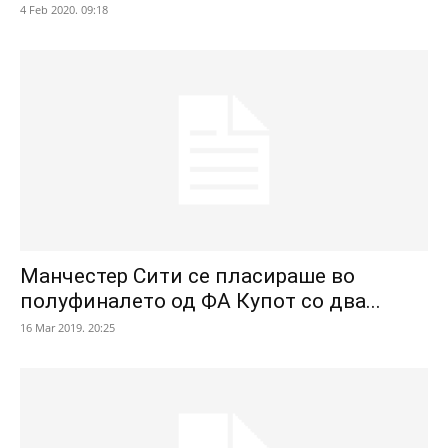
4 Feb 2020. 09:18
Манчестер Сити се пласираше во
полуфиналето од ФА Купот со два...
16 Mar 2019. 20:25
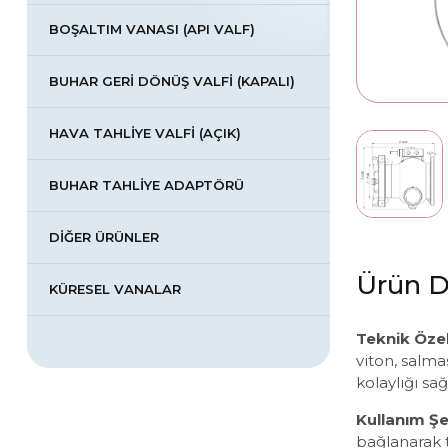
BOŞALTIM VANASI (API VALF)
BUHAR GERİ DÖNÜŞ VALFİ (KAPALI)
HAVA TAHLİYE VALFİ (AÇIK)
BUHAR TAHLİYE ADAPTÖRÜ
DİĞER ÜRÜNLER
Ürün D
KÜRESEL VANALAR
Teknik Özell
viton, salma
kolaylığı sağ
Kullanım Şe
bağlanarak t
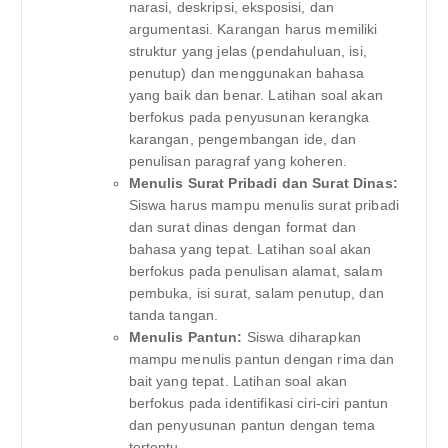
narasi, deskripsi, eksposisi, dan
argumentasi. Karangan harus memiliki
struktur yang jelas (pendahuluan, isi,
penutup) dan menggunakan bahasa
yang baik dan benar. Latihan soal akan
berfokus pada penyusunan kerangka
karangan, pengembangan ide, dan
penulisan paragraf yang koheren.
Menulis Surat Pribadi dan Surat Dinas:
Siswa harus mampu menulis surat pribadi
dan surat dinas dengan format dan
bahasa yang tepat. Latihan soal akan
berfokus pada penulisan alamat, salam
pembuka, isi surat, salam penutup, dan
tanda tangan.
Menulis Pantun:
Siswa diharapkan
mampu menulis pantun dengan rima dan
bait yang tepat. Latihan soal akan
berfokus pada identifikasi ciri-ciri pantun
dan penyusunan pantun dengan tema
tertentu.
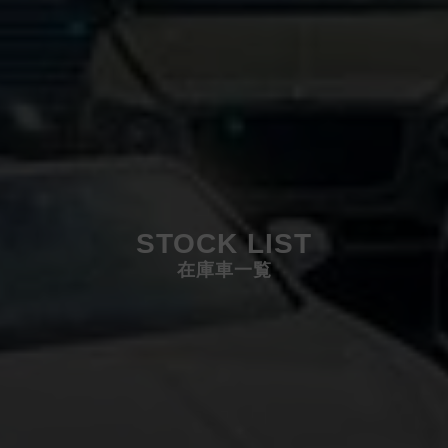
STOCK LIST
在庫車一覧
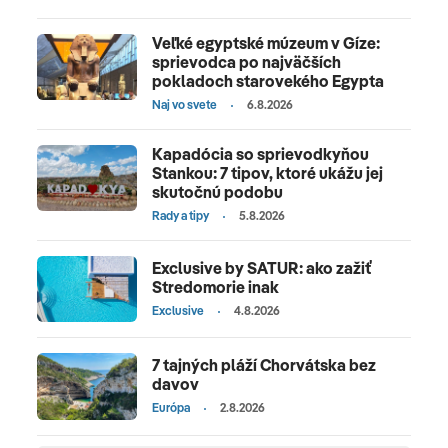
Veľké egyptské múzeum v Gíze:
sprievodca po najväčších
pokladoch starovekého Egypta
Naj vo svete
6.8.2026
Kapadócia so sprievodkyňou
Stankou: 7 tipov, ktoré ukážu jej
skutočnú podobu
Rady a tipy
5.8.2026
Exclusive by SATUR: ako zažiť
Stredomorie inak
Exclusive
4.8.2026
7 tajných pláží Chorvátska bez
davov
Európa
2.8.2026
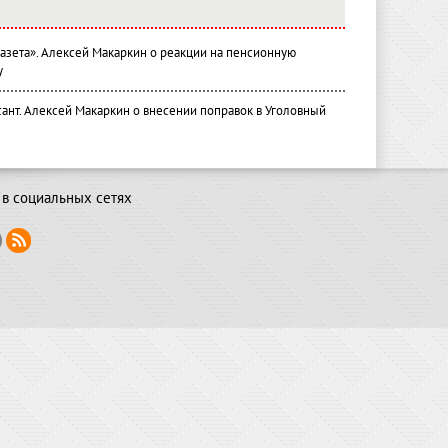
газета». Алексей Макаркин о реакции на пенсионную
у
ант. Алексей Макаркин о внесении поправок в Уголовный
в социальных сетях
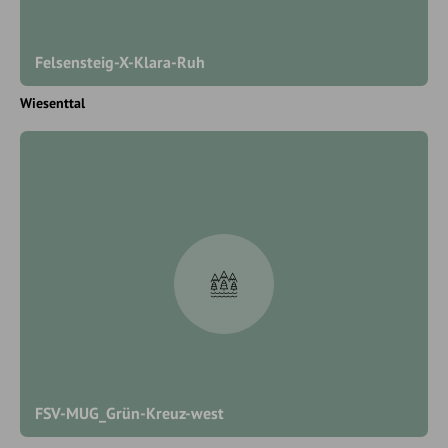
Felsensteig-X-Klara-Ruh
Wiesenttal
FSV-MUG_Grün-Kreuz-west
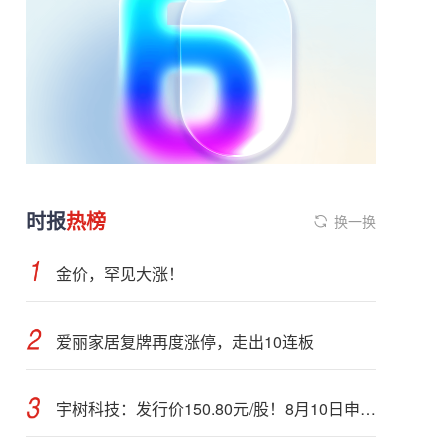
时报
热榜
换一换
金价，罕见大涨！
爱丽家居复牌再度涨停，走出10连板
宇树科技：发行价150.80元/股！8月10日申购，DeepSeek参与战略配售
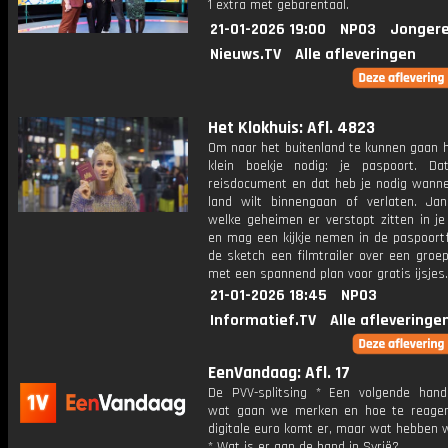
1 extra met gebarentaal.
21-01-2026 19:00
NPO3
Jongere
Nieuws.TV
Alle afleveringen
Het Klokhuis: Afl. 4823
Om naar het buitenland te kunnen gaan h
klein boekje nodig: je paspoort. D
reisdocument en dat heb je nodig wanne
land wilt binnengaan of verlaten. Jan
welke geheimen er verstopt zitten in je
en mag een kijkje nemen in de paspoortf
de sketch een filmtrailer over een groe
met een spannend plan voor gratis ijsjes.
21-01-2026 18:45
NPO3
Informatief.TV
Alle afleveringe
EenVandaag: Afl. 17
De PVV-splitsing * Een volgende hande
wat gaan we merken en hoe te reage
digitale euro komt er, maar wat hebben 
* Wat is er aan de hand in Syrië?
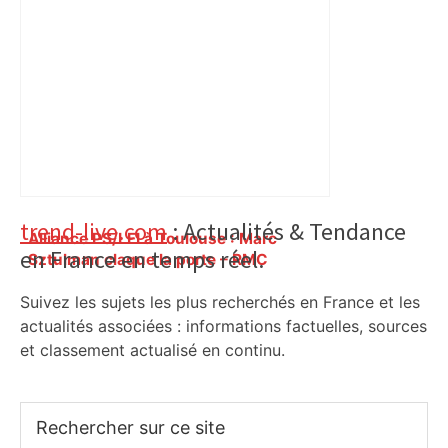
Primary
trend-live.com
: Actualités & Tendance
Alliance PS/LFI à Toulouse : Marc
en France en temps réel.
Sidebar
Sztulman claque la porte – RMC
Suivez les sujets les plus recherchés en France et les
actualités associées : informations factuelles, sources
et classement actualisé en continu.
Rechercher
sur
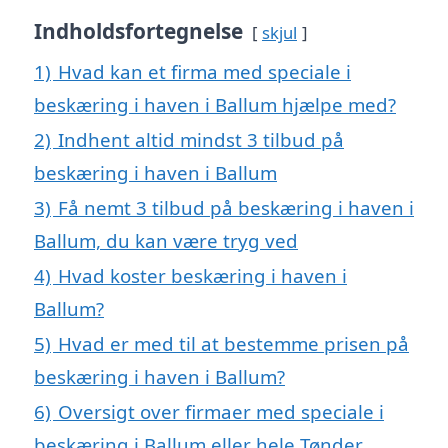
Indholdsfortegnelse
skjul
1)
Hvad kan et firma med speciale i
beskæring i haven i Ballum hjælpe med?
2)
Indhent altid mindst 3 tilbud på
beskæring i haven i Ballum
3)
Få nemt 3 tilbud på beskæring i haven i
Ballum, du kan være tryg ved
4)
Hvad koster beskæring i haven i
Ballum?
5)
Hvad er med til at bestemme prisen på
beskæring i haven i Ballum?
6)
Oversigt over firmaer med speciale i
beskæring i Ballum eller hele Tønder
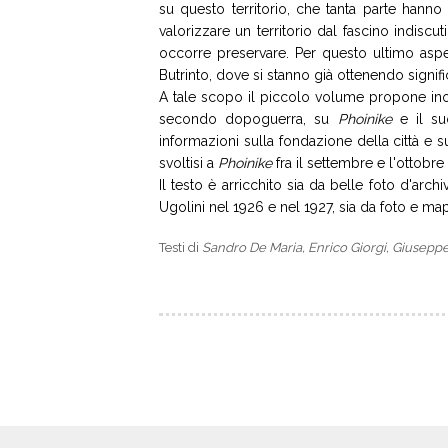
su questo territorio, che tanta parte hanno
valorizzare un territorio dal fascino indiscu
occorre preservare. Per questo ultimo aspe
Butrinto, dove si stanno già ottenendo signifi
A tale scopo il piccolo volume propone inolt
secondo dopoguerra, su
Phoinike
e il s
informazioni sulla fondazione della città e s
svoltisi a
Phoinike
fra il settembre e l'ottobr
Il testo è arricchito sia da belle foto d'ar
Ugolini nel 1926 e nel 1927, sia da foto e ma
Testi di
Sandro De Maria, Enrico Giorgi, Giusepp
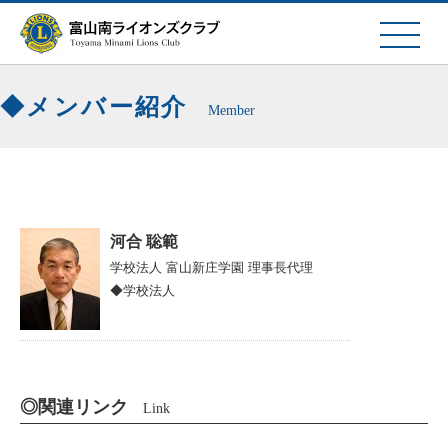
メンバー紹介
Member
河合 聡範
学校法人 富山新庄学園
理事長代理
◆学校法人
◎関連リンク
Link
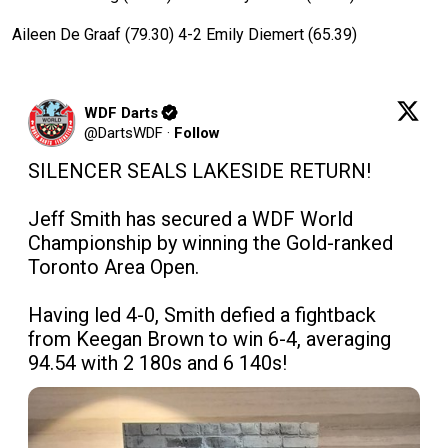
Aileen De Graaf (79.30) 4-2 Emily Diemert (65.39)
WDF Darts
@
DartsWDF
·
Follow
SILENCER SEALS LAKESIDE RETURN!

Jeff Smith has secured a WDF World 
Championship by winning the Gold-ranked 
Toronto Area Open. 

Having led 4-0, Smith defied a fightback 
from Keegan Brown to win 6-4, averaging 
94.54 with 2 180s and 6 140s!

┄┄┄┄┄┄

=== Exercise description ===
Which of the lines in the data hold the string "bahasa"? Report each of them by copying it.

=== Result of the task ===
penutup) dan menggunakan bahasa
bahasa yang tepat. Latihan soal akan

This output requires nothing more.